Heimat:    Gebirge Mittel- und Südeuropas.
Wuchs:    Reine Art vielstämmiger Strauch oder kegelförmiger Kleinbaum, meist 4,5 - 6, selten bis 20 m hoch. Var. mughus (Krummholz-Kiefer): 2 - 3 m hoher Strauch mit niederliegenden Stämmen, Äste knieförmig gebogen, breiter als hoch. Var. pumilio (Zwerg-Kiefer): Nur 1 - 1,5 m hoher, 2 - 3 m breiter, flachkugeliger bis kissenförmiger Kleinstrauch.
Blätter:    Immergrün, nadelartig, zu zweit in Kurztrieben, meist 3 - 4 cm lang.
Blüten:    Männliche Blüten gelb, oft in zahlreichen Kätzchen, weibliche Blüten rosarot, an den Triebspitzen. Blütezeit Juni - Juli.

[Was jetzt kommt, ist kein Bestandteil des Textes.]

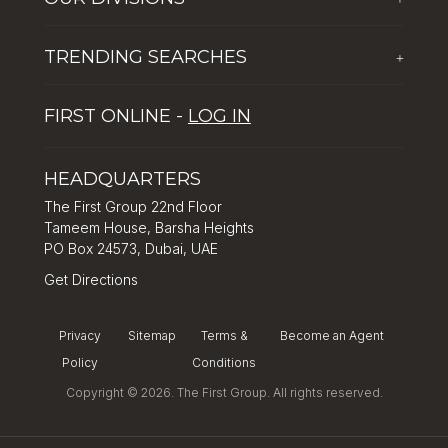
Corporate Social Responsibility
The First Group Hospitality
Latest News
TRENDING SEARCHES
+
Global Solutions by The First Group
Careers
Five reasons why Dubai is popular with tourists
Dubai Lifestyle Experience
FIRST ONLINE -
LOG IN
Tips for property investment in Dubai
Asset Management
How to Invest in Dubai: Real Estate & Hotel Markets
HEADQUARTERS
The First Group 22nd Floor
Tameem House, Barsha Heights
PO Box 24573, Dubai, UAE
Get Directions
Privacy
Sitemap
Terms &
Become an Agent
Policy
Conditions
Copyright © 2026. The First Group. All rights reserved.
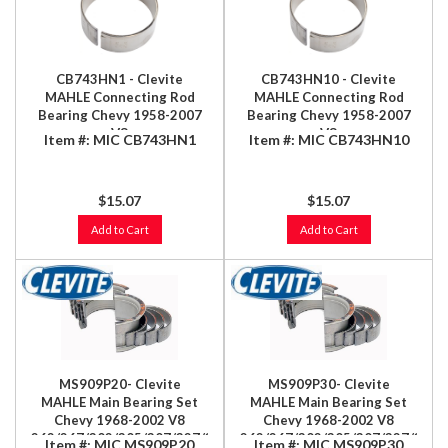
CB743HN1 - Clevite
CB743HN10 - Clevite
MAHLE Connecting Rod
MAHLE Connecting Rod
Bearing Chevy 1958-2007
Bearing Chevy 1958-2007
V8
V8
Item #:
MIC CB743HN1
Item #:
MIC CB743HN10
348/366/396/402/409/427/454/496ci
348/366/396/402/409/427/454/
(8.1L)
(8.1L)
$15.07
$15.07
Add to Cart
Add to Cart
MS909P20- Clevite
MS909P30- Clevite
MAHLE Main Bearing Set
MAHLE Main Bearing Set
Chevy 1968-2002 V8
Chevy 1968-2002 V8
262/267/302/305/307/327/350
262/267/302/305/307/327/350
Item #:
MIC MS909P20
Item #:
MIC MS909P30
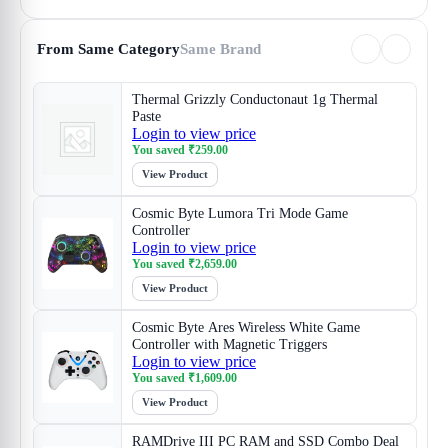
From Same Category
Same Brand
Thermal Grizzly Conductonaut 1g Thermal
Paste
Login to view price
You saved
₹
259.00
View Product
Cosmic Byte Lumora Tri Mode Game
Controller
Login to view price
You saved
₹
2,659.00
View Product
Cosmic Byte Ares Wireless White Game
Controller with Magnetic Triggers
Login to view price
You saved
₹
1,609.00
View Product
RAMDrive III PC RAM and SSD Combo Deal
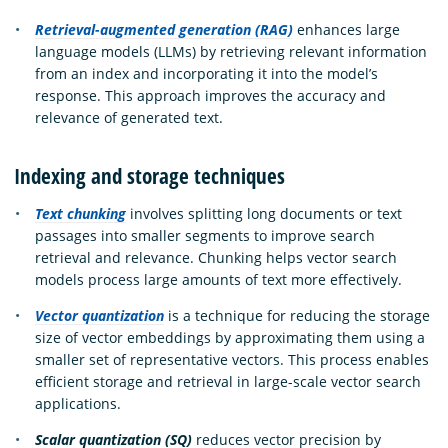
Retrieval-augmented generation (RAG)
enhances large
language models (LLMs) by retrieving relevant information
from an index and incorporating it into the model’s
response. This approach improves the accuracy and
relevance of generated text.
Indexing and storage techniques
Text chunking
involves splitting long documents or text
passages into smaller segments to improve search
retrieval and relevance. Chunking helps vector search
models process large amounts of text more effectively.
Vector quantization
is a technique for reducing the storage
size of vector embeddings by approximating them using a
smaller set of representative vectors. This process enables
efficient storage and retrieval in large-scale vector search
applications.
Scalar quantization (SQ)
reduces vector precision by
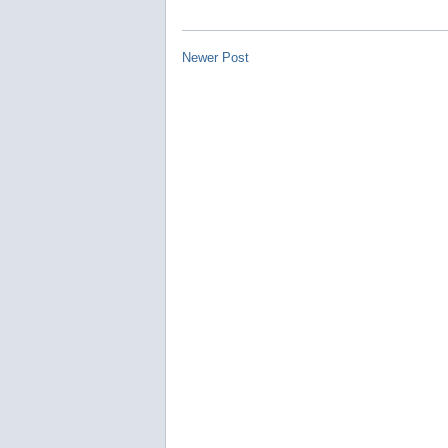
Newer Post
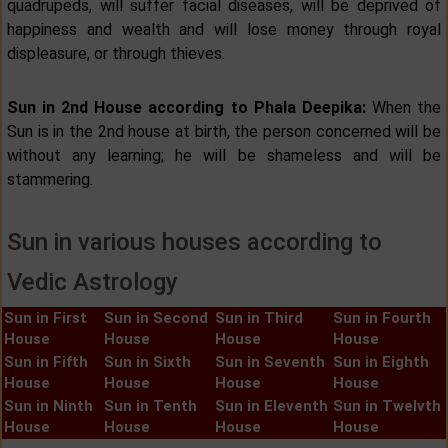
quadrupeds, will suffer facial diseases, will be deprived of
happiness and wealth and will lose money through royal
displeasure, or through thieves.
Sun in 2nd House according to Phala Deepika:
When the
Sun is in the 2nd house at birth, the person concerned will be
without any learning; he will be shameless and will be
stammering.
Sun in various houses according to
Vedic Astrology
Sun in First
Sun in Second
Sun in Third
Sun in Fourth
House
House
House
House
Sun in Fifth
Sun in Sixth
Sun in Seventh
Sun in Eighth
House
House
House
House
Sun in Ninth
Sun in Tenth
Sun in Eleventh
Sun in Twelvth
House
House
House
House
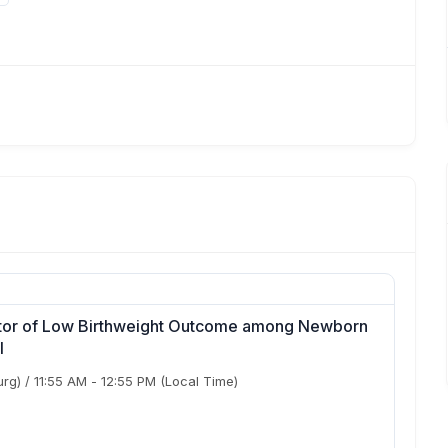
ctor of Low Birthweight Outcome among Newborn
l
urg)
/
11:55 AM
-
12:55 PM
(Local Time)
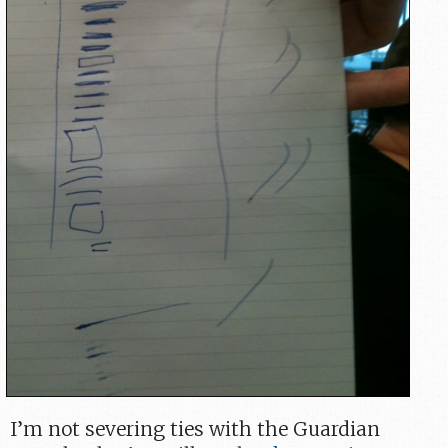
I’m not severing ties with the Guardian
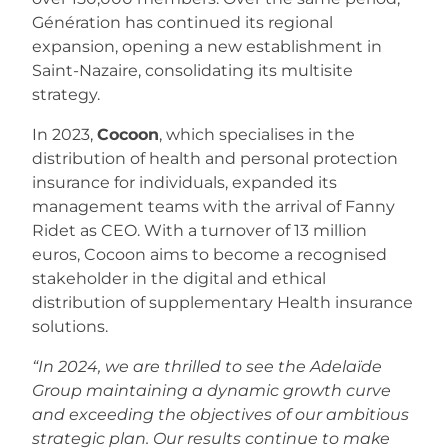
Génération has continued its regional
expansion, opening a new establishment in
Saint-Nazaire, consolidating its multisite
strategy.
In 2023,
Cocoon
, which specialises in the
distribution of health and personal protection
insurance for individuals, expanded its
management teams with the arrival of Fanny
Ridet as CEO. With a turnover of 13 million
euros, Cocoon aims to become a recognised
stakeholder in the digital and ethical
distribution of supplementary Health insurance
solutions.
“In 2024, we are thrilled to see the Adelaïde
Group maintaining a dynamic growth curve
and exceeding the objectives of our ambitious
strategic plan. Our results continue to make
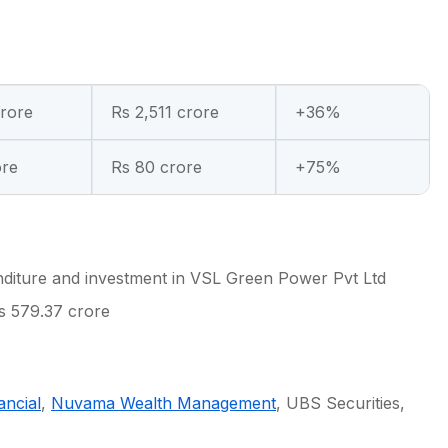
crore
Rs 2,511 crore
+36%
ore
Rs 80 crore
+75%
nditure and investment in VSL Green Power Pvt Ltd
s 579.37 crore
ancial
,
Nuvama Wealth Management
, UBS Securities,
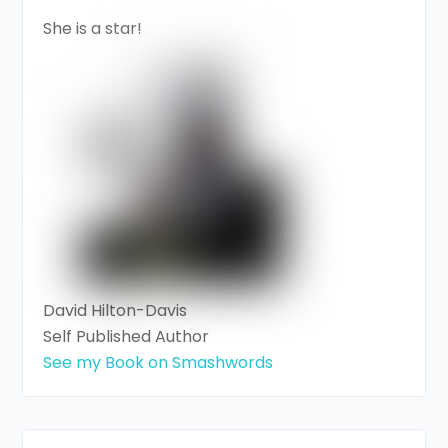
She is a star!
David Hilton-Davis
Self Published Author
See my Book on Smashwords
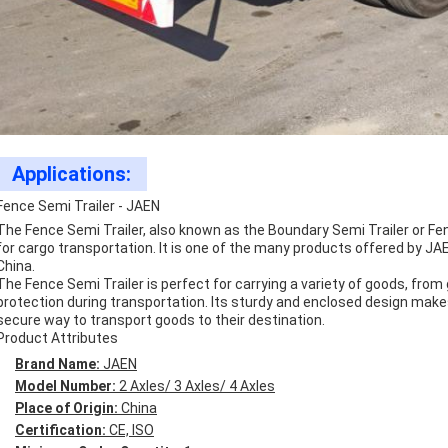
Applications:
Fence Semi Trailer - JAEN
The Fence Semi Trailer, also known as the Boundary Semi Trailer or Fenc
for cargo transportation. It is one of the many products offered by JAEN
China.
The Fence Semi Trailer is perfect for carrying a variety of goods, from
protection during transportation. Its sturdy and enclosed design makes 
secure way to transport goods to their destination.
Product Attributes
Brand Name:
JAEN
Model Number:
2 Axles/ 3 Axles/ 4 Axles
Place of Origin:
China
Certification:
CE, ISO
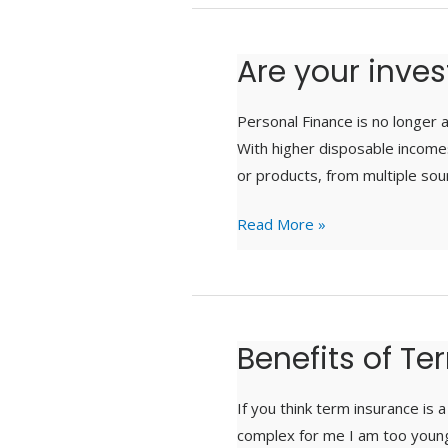
Are your inve
Are
your
investments
Personal Finance is no longer a
unknowingly
With higher disposable income
scattered?
or products, from multiple sour
Read More »
Benefits of T
Benefits
of
Term
If you think term insurance is
Insurance
complex for me I am too young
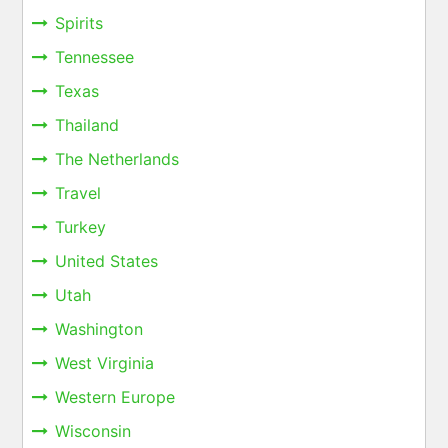
Spirits
Tennessee
Texas
Thailand
The Netherlands
Travel
Turkey
United States
Utah
Washington
West Virginia
Western Europe
Wisconsin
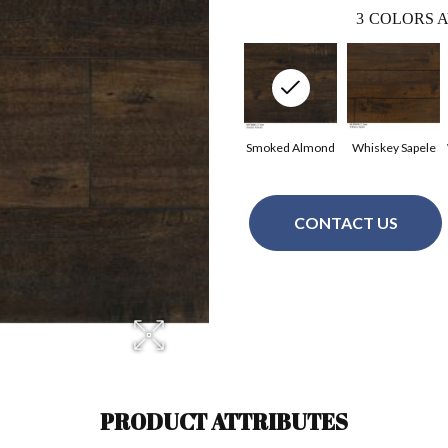
3
COLORS A
Smoked Almond
Whiskey Sapele
CONTACT US
PRODUCT ATTRIBUTES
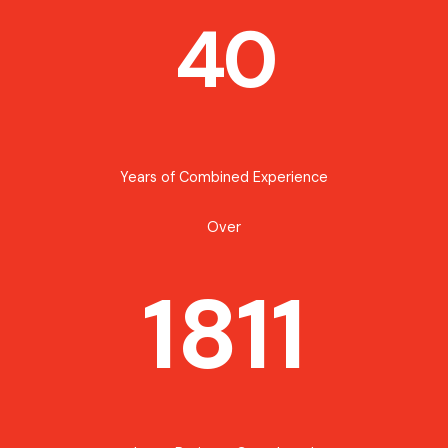
40
Years of Combined Experience
Over
1811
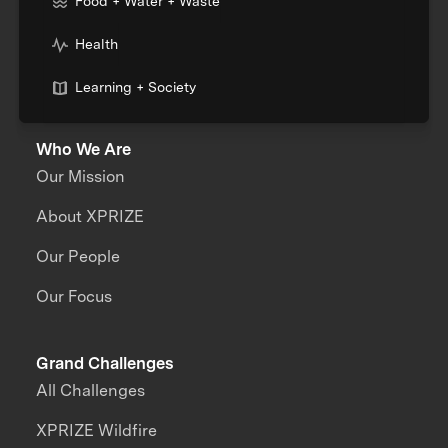
Food + Water + Waste
Health
Learning + Society
Who We Are
Our Mission
About XPRIZE
Our People
Our Focus
Grand Challenges
All Challenges
XPRIZE Wildfire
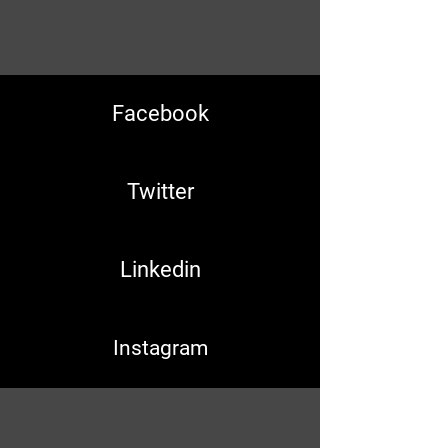
Facebook
Twitter
Linkedin
Instagram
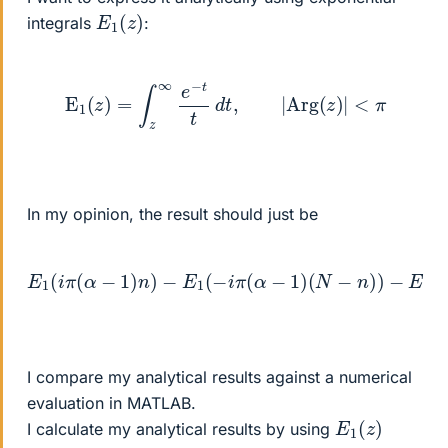
E
1
(
z
)
integrals
:
E
1
(
z
)
=
∫
z
∞
e
−
t
t
d
t
,
|
A
r
g
(
z
)
|
<
π
In my opinion, the result should just be
−
E
E
1
1
(
(
i
−
π
i
(
π
α
(
−
α
1
+
)
1
n
)
)
n
−
)
E
+
1
E
(
1
−
(
i
−
π
i
(
π
α
(
−
α
1
+
)
1
(
)
N
(
N
−
n
−
)
n
)
)
)
I compare my analytical results against a numerical
evaluation in MATLAB.
E
1
(
z
)
I calculate my analytical results by using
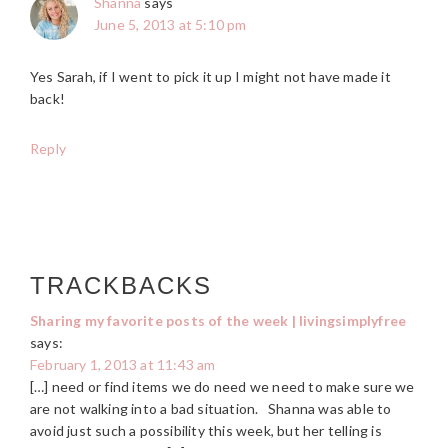
Shanna
says
June 5, 2013 at 5:10 pm
Yes Sarah, if I went to pick it up I might not have made it
back!
Reply
TRACKBACKS
Sharing my favorite posts of the week | livingsimplyfree
says:
February 1, 2013 at 11:43 am
[…] need or find items we do need we need to make sure we
are not walking into a bad situation. Shanna was able to
avoid just such a possibility this week, but her telling is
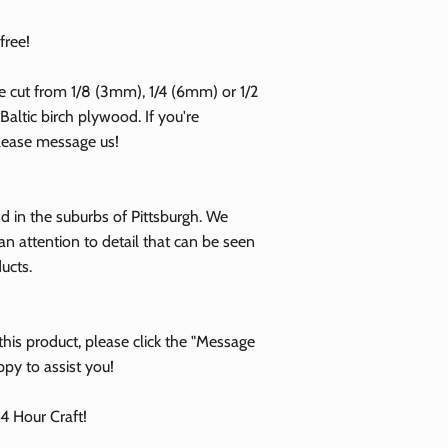
free!
e cut from 1/8 (3mm), 1/4 (6mm) or 1/2
altic birch plywood. If you're
please message us!
 in the suburbs of Pittsburgh. We
an attention to detail that can be seen
ducts.
his product, please click the "Message
ppy to assist you!
 Hour Craft!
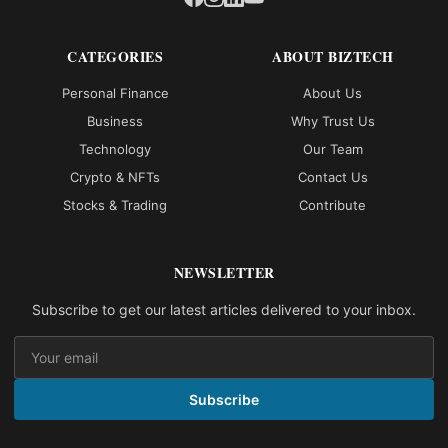
CATEGORIES
ABOUT BIZTECH
Personal Finance
About Us
Business
Why Trust Us
Technology
Our Team
Crypto & NFTs
Contact Us
Stocks & Trading
Contribute
NEWSLETTER
Subscribe to get our latest articles delivered to your inbox.
Subscribe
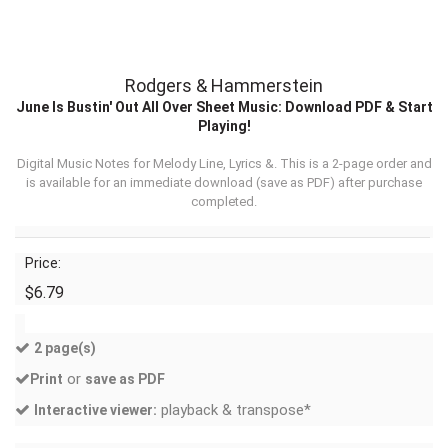
Rodgers & Hammerstein
June Is Bustin' Out All Over Sheet Music: Download PDF & Start
Playing!
Digital Music Notes for Melody Line, Lyrics &. This is a 2-page order and
is available for an immediate download (
save as PDF
) after purchase
completed.
Price:
$6.79
2 page(s)
or
Print
save as PDF
playback & transpose*
Interactive viewer:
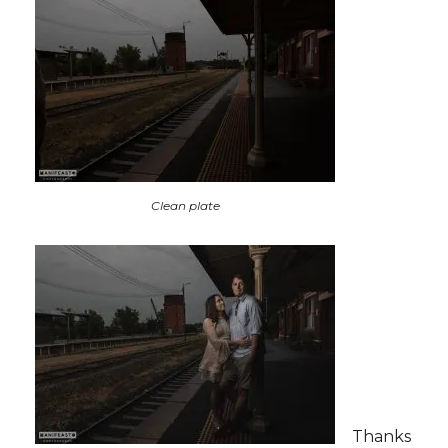
Clean plate
Thanks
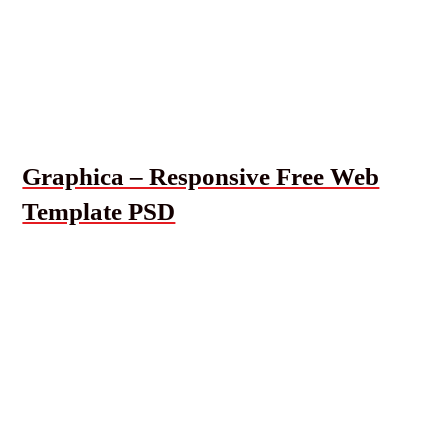
Graphica – Responsive Free Web
Template PSD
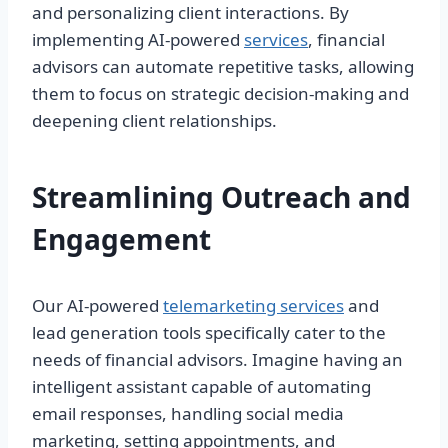
and personalizing client interactions. By
implementing AI-powered
services
, financial
advisors can automate repetitive tasks, allowing
them to focus on strategic decision-making and
deepening client relationships.
Streamlining Outreach and
Engagement
Our AI-powered
telemarketing services
and
lead generation tools specifically cater to the
needs of financial advisors. Imagine having an
intelligent assistant capable of automating
email responses, handling social media
marketing, setting appointments, and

Früchte:    Zapfen gelbbraun bis dunkelbraun, ei- bis kegelförmig, 2 - 6 cm lang.
Standort: Sonnig bis absonnig.
Boden:    Sehr anspruchslos. Wächst auf allen sauren bis alkalischen, mäßig trockenen bis feuchten, auch auf mageren Böden.
Eigenschaften: Sehr frosthart, industrie- und stadtklimafest, unempfindlich gegen Wind und Schneedruck, verträgt auch etwas Schatten.
Vermehrung: Aussaat, Ableger.
Unser Tipp: Die Berg-Kiefer kann auch als Hecke gepflanzt werden, wenn sie nur während des Austriebs geschnitten wird. Die neuen Triebspitzen werden dabei um 2/3 zurückgeschnitten, möglichst bevor die neuen Nadeln erscheinen. Ein vorsichtiger Rückschnitt ins alte Holz ist auch möglich.